# ACTIVITY:
Reproduce the listing below from the line with "regelmatig diverse speciale" to the line with "Nettoyer les oreilles", both lines included, character for character, minus any pictures.
—————
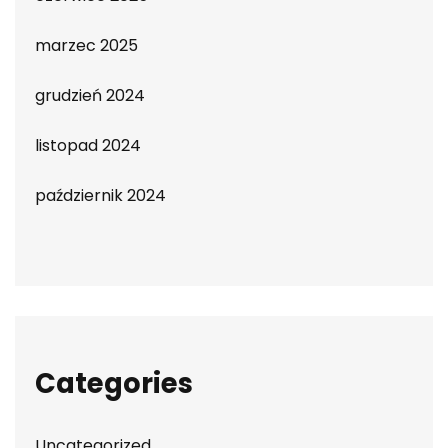
marzec 2025
grudzień 2024
listopad 2024
październik 2024
Categories
Uncategorized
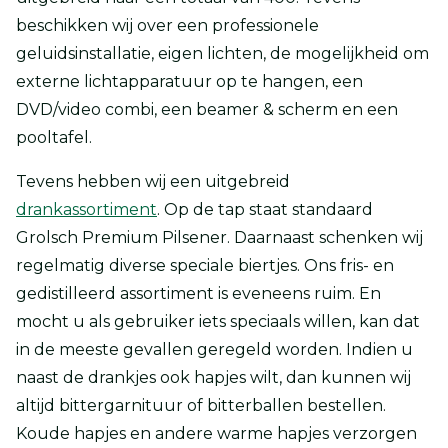
beschikken wij over een professionele
geluidsinstallatie, eigen lichten, de mogelijkheid om
externe lichtapparatuur op te hangen, een
DVD/video combi, een beamer & scherm en een
pooltafel.
Tevens hebben wij een uitgebreid
drankassortiment
. Op de tap staat standaard
Grolsch Premium Pilsener. Daarnaast schenken wij
regelmatig diverse speciale biertjes. Ons fris- en
gedistilleerd assortiment is eveneens ruim. En
mocht u als gebruiker iets speciaals willen, kan dat
in de meeste gevallen geregeld worden. Indien u
naast de drankjes ook hapjes wilt, dan kunnen wij
altijd bittergarnituur of bitterballen bestellen.
Koude hapjes en andere warme hapjes verzorgen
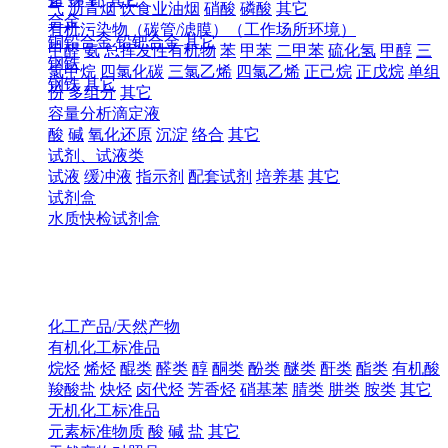
气
沥青烟
饮食业油烟
硝酸
磷酸
其它
合金
有机污染物（碳管/滤膜）（工作场所环境）
铜铅合金
铅钯合金
其它
甲醛
氨
总挥发性有机物
苯
甲苯
二甲苯
硫化氢
甲醇
三
钢铁
氯甲烷
四氯化碳
三氯乙烯
四氯乙烯
正己烷
正戊烷
单组
钢铁
其它
份
多组分
其它
容量分析滴定液
酸
碱
氧化还原
沉淀
络合
其它
试剂、试液类
试液
缓冲液
指示剂
配套试剂
培养基
其它
试剂盒
水质快检试剂盒
化工产品/天然产物
有机化工标准品
烷烃
烯烃
醌类
醛类
醇
酮类
酚类
醚类
酐类
酯类
有机酸
羧酸盐
炔烃
卤代烃
芳香烃
硝基苯
腈类
肼类
胺类
其它
无机化工标准品
元素标准物质
酸
碱
盐
其它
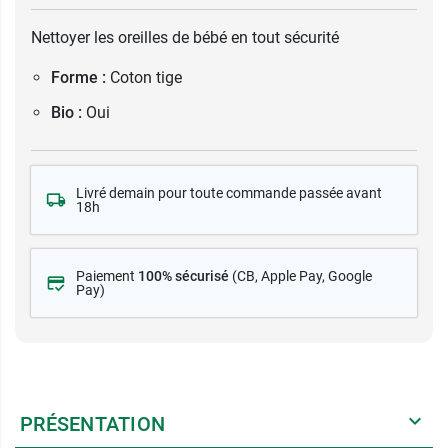
Nettoyer les oreilles de bébé en tout sécurité
Forme :
Coton tige
Bio :
Oui
Livré demain pour toute commande passée avant
18h
Paiement
100% sécurisé
(CB
, Apple Pay, Google
Pay)
PRÉSENTATION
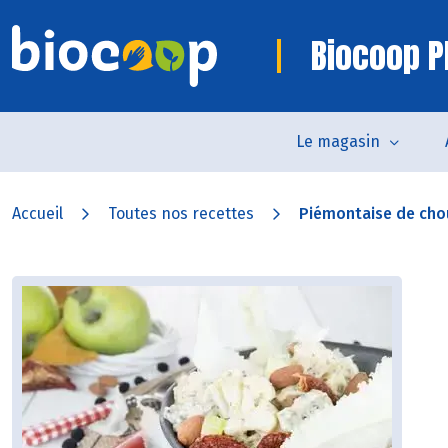
Biocoop P
Le magasin
Accueil
Toutes nos recettes
Piémontaise de cho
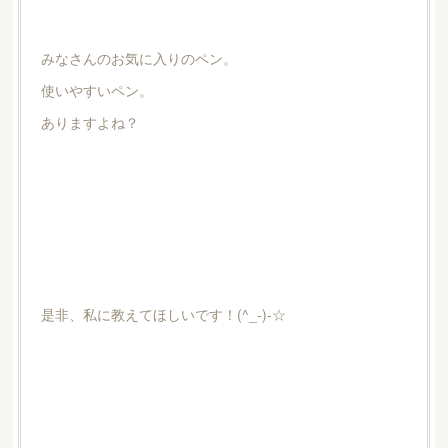
みなさんのお気に入りのペン。
使いやすいペン。
ありますよね？
是非、私に教えてほしいです！(^_-)-☆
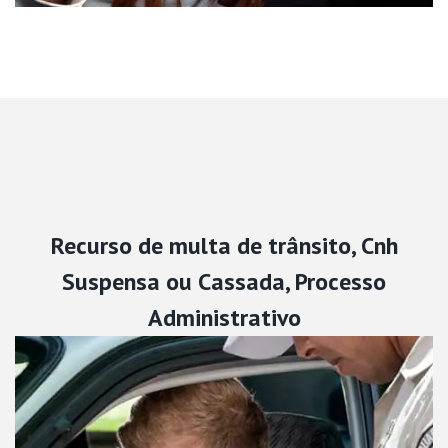
Recurso de multa de trânsito, Cnh
Suspensa ou Cassada, Processo
Administrativo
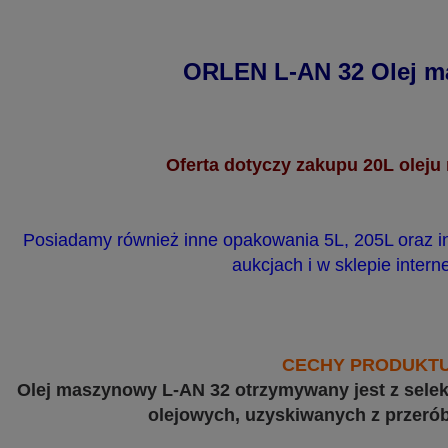
ORLEN L-AN 32 Olej 
Oferta dotyczy zakupu 20L olej
Posiadamy również inne opakowania 5L, 205L oraz i
aukcjach i w sklepie inter
CECHY PRODUKTU
Olej maszynowy L-AN 32 otrzymywany jest z sele
olejowych, uzyskiwanych z przerób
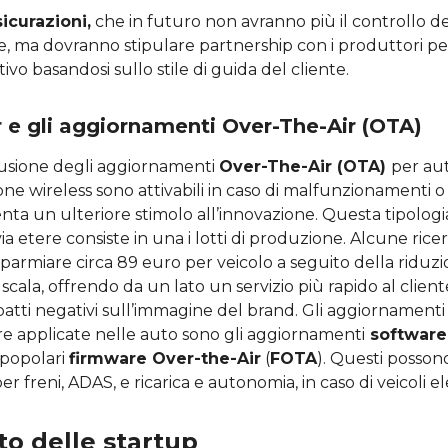
icurazioni,
che in futuro non avranno più il controllo de
e, ma dovranno stipulare partnership con i produttori pe
tivo basandosi sullo stile di guida del cliente.
 e gli aggiornamenti Over-The-Air (OTA)
fusione degli aggiornamenti
Over-The-Air (OTA)
per au
ne wireless sono attivabili in caso di malfunzionamenti o 
enta un ulteriore stimolo all’innovazione. Questa tipologi
 etere consiste in una i lotti di produzione. Alcune rice
isparmiare circa 89 euro per veicolo a seguito della riduzio
scala, offrendo da un lato un servizio più rapido al cliente
patti negativi sull’immagine del brand. Gli aggiornament
e applicate nelle auto sono gli aggiornamenti
software
 popolari
firmware Over-the-Air
(
FOTA
). Questi posson
er freni, ADAS, e ricarica e autonomia, in caso di veicoli ele
uto delle startup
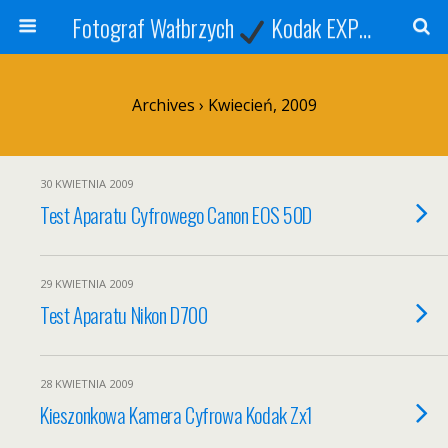
Fotograf Wałbrzych
Kodak EXPRESS
S
Archives › Kwiecień, 2009
30 KWIETNIA 2009
Test Aparatu Cyfrowego Canon EOS 50D
29 KWIETNIA 2009
Test Aparatu Nikon D700
28 KWIETNIA 2009
Kieszonkowa Kamera Cyfrowa Kodak Zx1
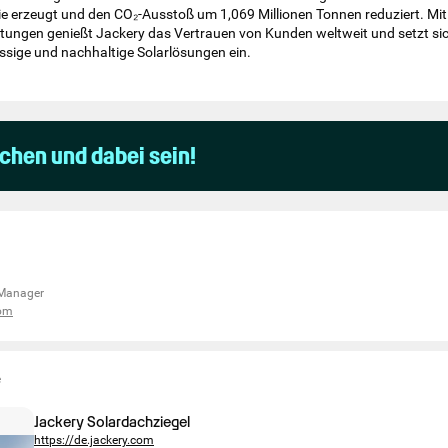
e erzeugt und den CO₂-Ausstoß um 1,069 Millionen Tonnen reduziert. Mi
ungen genießt Jackery das Vertrauen von Kunden weltweit und setzt sich
ässige und nachhaltige Solarlösungen ein.
uchen und dabei sein!
 Manager
com
e
Jackery Solardachziegel
https://de.jackery.com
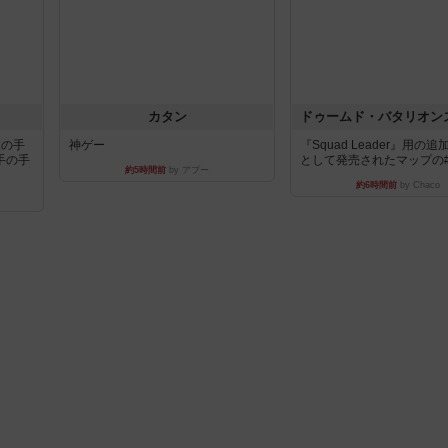
カタン
枚の手
神ゲー
『Squad Leader』用の
手の手
として発売されたマップの#9.
約5時間前
by アプー
約6時間前
by Chaco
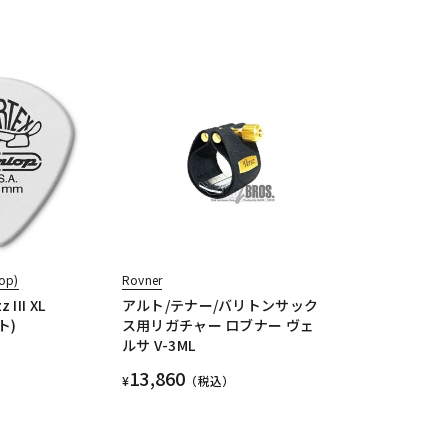
op)
Rovner
 III XL
アルト/テナー/バリトンサック
ト)
ス用リガチャー ロブナー ヴェ
ルサ V-3ML
13,860
¥
（税込）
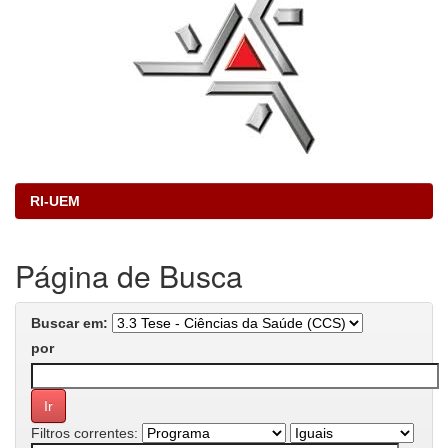
RI-UEM
Página de Busca
Buscar em:
por
Filtros correntes:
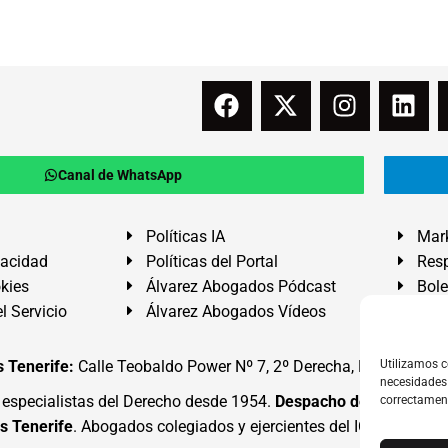
Canal de WhatsApp
Políticas IA
Mark
vacidad
Políticas del Portal
Resp
okies
Álvarez Abogados Pódcast
Bole
l Servicio
Álvarez Abogados Vídeos
Buz
 Tenerife:
Calle Teobaldo Power Nº 7, 2º Derecha, El Médano, G
Utilizamos c
necesidades 
specialistas del Derecho desde 1954.
Despacho de Abogados
correctamen
s Tenerife
. Abogados colegiados y ejercientes del ICATF.
#Alva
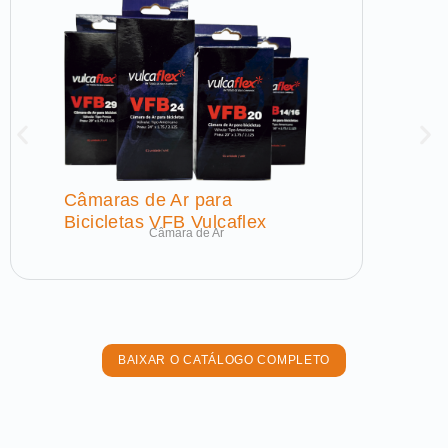
Câmaras de Ar para
Bicicletas VFB Vulcaflex
Câmara de Ar
BAIXAR O CATÁLOGO COMPLETO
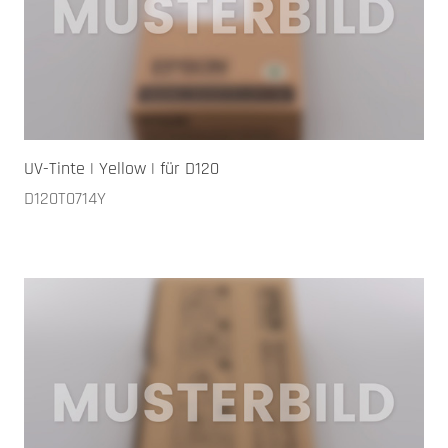
UV-Tinte | Yellow | für D120
D120T0714Y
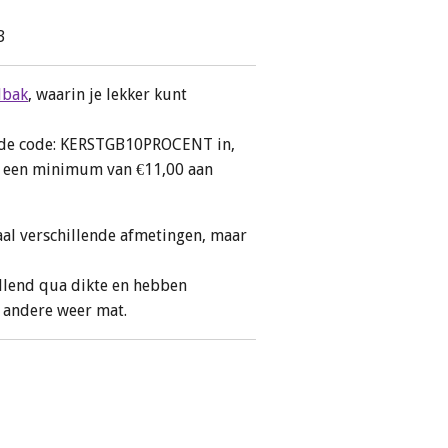
3
lbak
, waarin je lekker kunt
en de code: KERSTGB10PROCENT in,
ij een minimum van €11,00 aan
al verschillende afmetingen, maar
illend qua dikte en hebben
, andere weer mat.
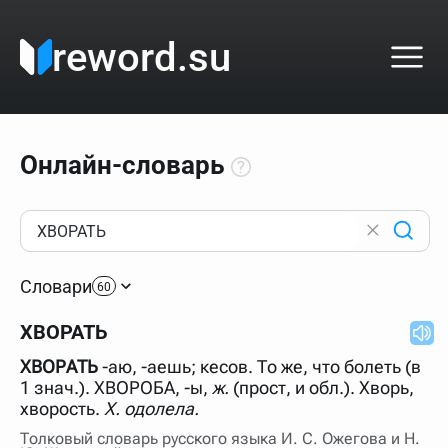
reword.su
Онлайн-словарь
Как пользоваться онлайн-словарём?
Прежде всего, начните вводить слово, значение
Словари
которого интересует. Система автоматически подберёт
60
варианты по начальным буквам и покажет их во
всплывающем меню. Если кликнуть по одному из
ХВОРАТЬ
вариантов, откроется страница со словарными
статьями.
ХВОРАТЬ
-аю, -аешь; кесов. То же, что болеть (в
Если точное написание слова неизвестно (как в
1 знач.). ХВОРОБА, -ы,
ж.
(прост, и обл.). Хворь,
кроссворде), неизвестную букву можно заменить
хворость.
X. одолела.
подстановочным знаком звёздочкой (*), а несколько
неизвестных букв — процентом (%). В этом случае меню
Толковый словарь русского языка И. С. Ожегова и Н.
с вариантами работать не будет, а после ввода запроса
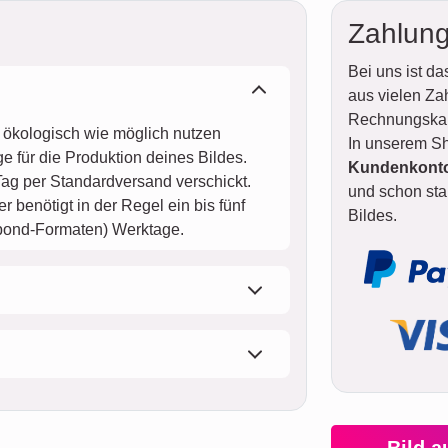
Zahlung
Bei uns ist d
aus vielen Za
Rechnungskauf
d ökologisch wie möglich nutzen
In unserem Sh
e für die Produktion deines Bildes.
Kundenkonto 
ag per Standardversand verschickt.
und schon star
 benötigt in der Regel ein bis fünf
Bildes.
ibond-Formaten) Werktage.
Bild a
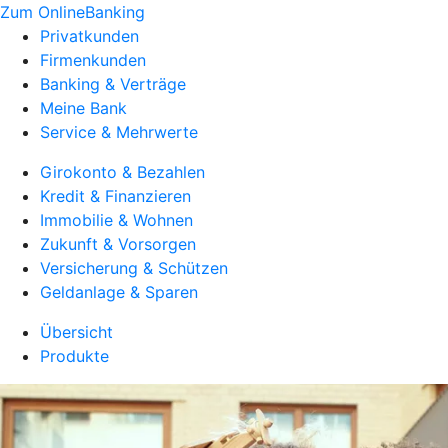
Zum OnlineBanking
Privatkunden
Firmenkunden
Banking & Verträge
Meine Bank
Service & Mehrwerte
Girokonto & Bezahlen
Kredit & Finanzieren
Immobilie & Wohnen
Zukunft & Vorsorgen
Versicherung & Schützen
Geldanlage & Sparen
Übersicht
Produkte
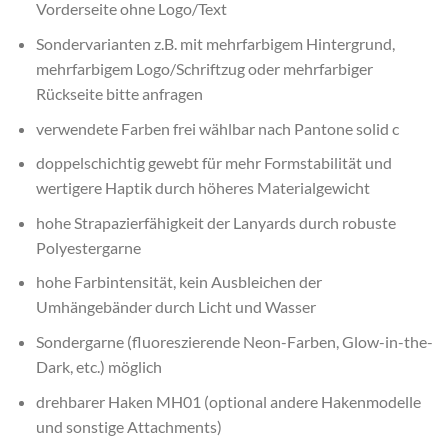
Vorderseite ohne Logo/Text
Sondervarianten z.B. mit mehrfarbigem Hintergrund,
mehrfarbigem Logo/Schriftzug oder mehrfarbiger
Rückseite bitte anfragen
verwendete Farben frei wählbar nach Pantone solid c
doppelschichtig gewebt für mehr Formstabilität und
wertigere Haptik durch höheres Materialgewicht
hohe Strapazierfähigkeit der Lanyards durch robuste
Polyestergarne
hohe Farbintensität, kein Ausbleichen der
Umhängebänder durch Licht und Wasser
Sondergarne (fluoreszierende Neon-Farben, Glow-in-the-
Dark, etc.) möglich
drehbarer Haken MH01 (optional andere Hakenmodelle
und sonstige Attachments)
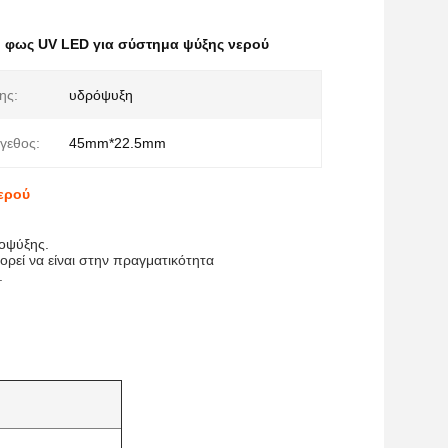
,
φως UV LED για σύστημα ψύξης νερού
ης:
υδρόψυξη
γεθος:
45mm*22.5mm
ερού
μοψύξης.
ορεί να είναι στην πραγματικότητα
.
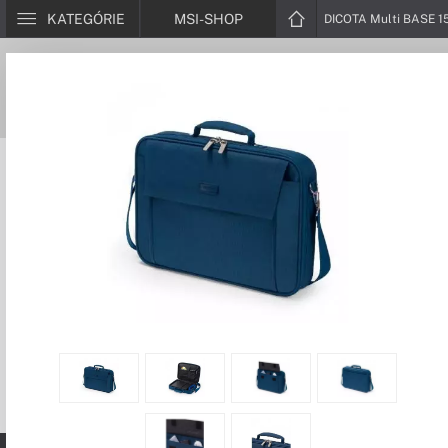
KATEGÓRIE
MSI-SHOP
DICOTA Multi BASE 15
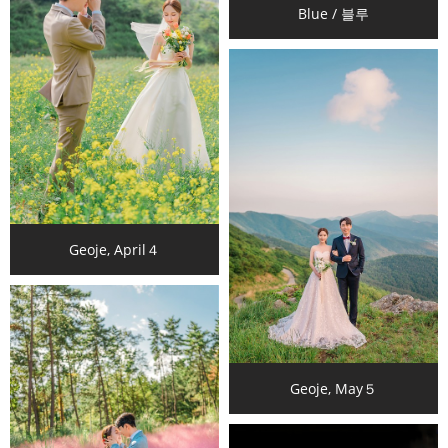
Blue / 블루
Geoje, April４
Geoje, May５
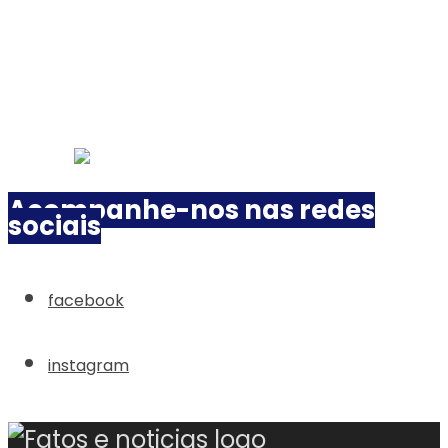
Acompanhe-nos nas redes
sociais
facebook
instagram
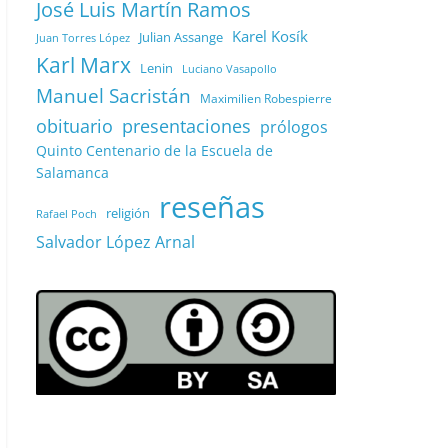
José Luis Martín Ramos
Karel Kosík
Julian Assange
Juan Torres López
Karl Marx
Lenin
Luciano Vasapollo
Manuel Sacristán
Maximilien Robespierre
obituario
presentaciones
prólogos
Quinto Centenario de la Escuela de
Salamanca
reseñas
religión
Rafael Poch
Salvador López Arnal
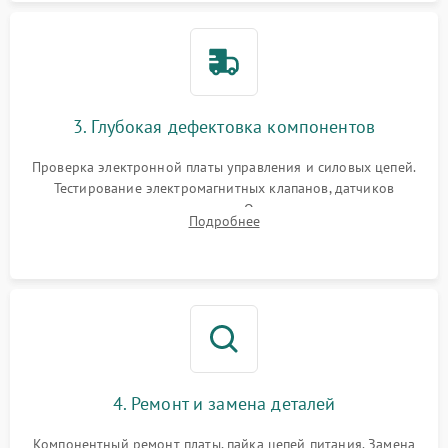
3. Глубокая дефектовка компонентов
Проверка электронной платы управления и силовых цепей.
Тестирование электромагнитных клапанов, датчиков
температуры и расходомера. Оценка степени износа
Подробнее
жерновов кофемолки, уплотнительных колец гидросистемы
и шестерней редуктора.
4. Ремонт и замена деталей
Компонентный ремонт платы, пайка цепей питания. Замена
—————
# RESULT BELOW:
regelmatig diverse speciale biertjes. Ons fris- en
gedistilleerd assortiment is eveneens ruim. En
mocht u als gebruiker iets speciaals willen, kan dat
in de meeste gevallen geregeld worden. Indien u
naast de drankjes ook hapjes wilt, dan kunnen wij
altijd bittergarnituur of bitterballen bestellen.
Koude hapjes en andere warme hapjes verzorgen
气
沥青烟
饮食业油烟
硝酸
磷酸
其它
合金
有机污染物（碳管/滤膜）（工作场所环境）
铜铅合金
铅钯合金
其它
甲醛
氨
总挥发性有机物
苯
甲苯
二甲苯
硫化氢
甲醇
三
钢铁
氯甲烷
四氯化碳
三氯乙烯
四氯乙烯
正己烷
正戊烷
单组
钢铁
其它
份
多组分
其它
容量分析滴定液
酸
碱
氧化还原
沉淀
络合
其它
试剂、试液类
试液
缓冲液
指示剂
配套试剂
培养基
其它
试剂盒
水质快检试剂盒
化工产品/天然产物
有机化工标准品
烷烃
烯烃
醌类
醛类
醇
酮类
酚类
醚类
酐类
酯类
有机酸
羧酸盐
炔烃
卤代烃
芳香烃
硝基苯
腈类
肼类
胺类
其它
无机化工标准品
元素标准物质
酸
碱
盐
其它
Nettoyer les oreilles de bébé en tout sécurité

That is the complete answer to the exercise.